-- Opening Marker --

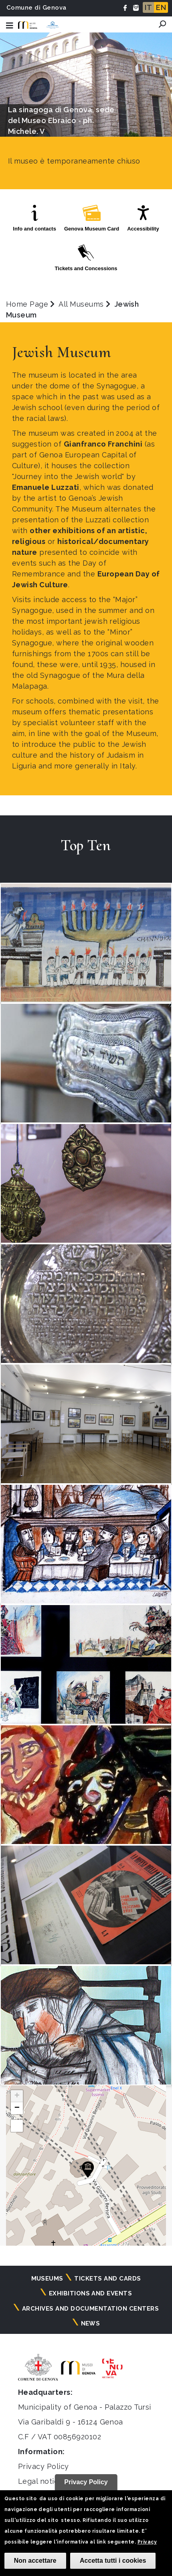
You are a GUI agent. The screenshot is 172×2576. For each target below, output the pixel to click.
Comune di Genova (36, 7)
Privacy (147, 2542)
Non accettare (35, 2560)
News (90, 2323)
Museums (47, 2278)
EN (161, 7)
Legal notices (42, 2481)
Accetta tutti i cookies (113, 2560)
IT (148, 7)
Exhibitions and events (90, 2293)
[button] (88, 2169)
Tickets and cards (107, 2278)
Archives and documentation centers (90, 2308)
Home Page (27, 304)
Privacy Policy (43, 2466)
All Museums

-- Closing Marker --

* Your objective: The required output is the line containing "EN (161, 7)" through the last line of the records above, each copied exactly and nothing more.

* Exercise output:
EN (161, 7)
Legal notices (42, 2481)
Accetta tutti i cookies (113, 2560)
IT (148, 7)
Exhibitions and events (90, 2293)
[button] (88, 2169)
Tickets and cards (107, 2278)
Archives and documentation centers (90, 2308)
Home Page (27, 304)
Privacy Policy (43, 2466)
All Museums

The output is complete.